Vegetable Lamb of Tartary
When I was told this story just outside Ordos City, the guides certainly didn’t believe the tale. They seemed to take a kind of smug satisfaction that the western explorers who took this legend back to Europe came to such a ridiculous conclusion. I think it could possibly been a medieval Chinese/Mongol equivalent to the Scottish “Wild Haggis” story often told to mislead tourists!
When cotton first arrived in the west from eastern Asia via the fabled silk road, Europeans didn’t quite know what to make of the new and exotic fabric. The merchants who sold it told the people it definitely came from a plant which grew far away in the east. Europeans, however, noticed the similarity of cotton to a material they were already familiar with wool. A legend developed to explain the existence of this new and valuable commodity.

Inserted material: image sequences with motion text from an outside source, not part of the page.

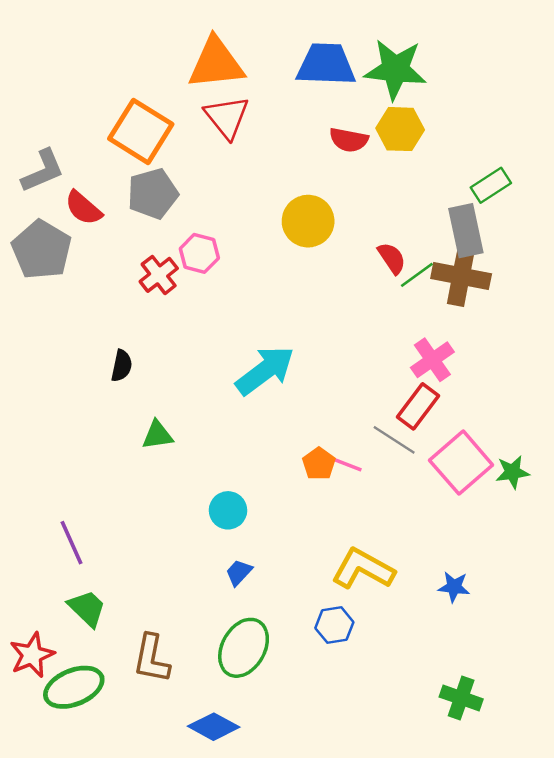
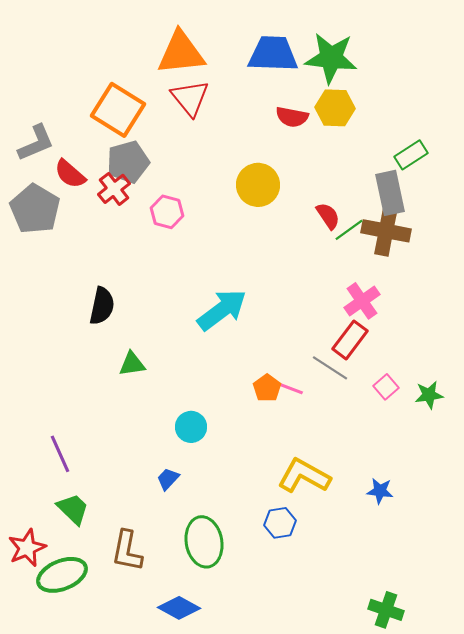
red cross: (159, 275) -> (114, 189), moved
black semicircle: (122, 366) -> (102, 306), size x1.4
pink square: (461, 463) -> (386, 387), size x0.5
blue trapezoid: (239, 573) -> (168, 479), moved
green ellipse: (244, 648) -> (204, 542), turned -39
green cross: (461, 698) -> (386, 610), moved

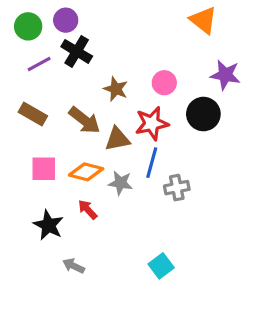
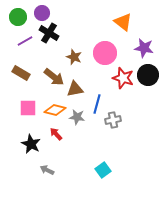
orange triangle: (203, 20) -> (123, 22), moved
pink circle: (164, 83) -> (105, 53), size x1.5
black circle: (203, 114) -> (148, 75), moved
red star: (152, 123) -> (123, 78), moved, turned 30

People claimed that far away in distant Cathay (China) and Tartary (Central Asia) there grew a fantastic plant, a kind of fern. This fern was said to grow taller than a man and as the leaves of the plant unrolled they revealed a small but perfectly formed and living lamb, attached to the plant by a short membrane. The leave would gently allow the lamb to reach the ground so that it could graze on the grass surrounding the plant. Local merchants would come and sheer the lambs to collect their valuable wool. They knew they had to do this quickly, for when the lambs had eaten all the grass they would starve to death and the plant would wither and die. This plant was the Vegetable Lamb of Tartary.
Although this story was almost certainly invented to explain the existence of cotton, an actual plant could also have helped the legend of the Vegetable Lamb. In eastern Asia there exists a species of large fern, cibotium barometz, which has an unusually woolly rhizome. When the leaves of the fern are peeled away, the remaining plant looks strangely like a dead lamb. The name ‘barometz’ comes from the Persian word for sheep.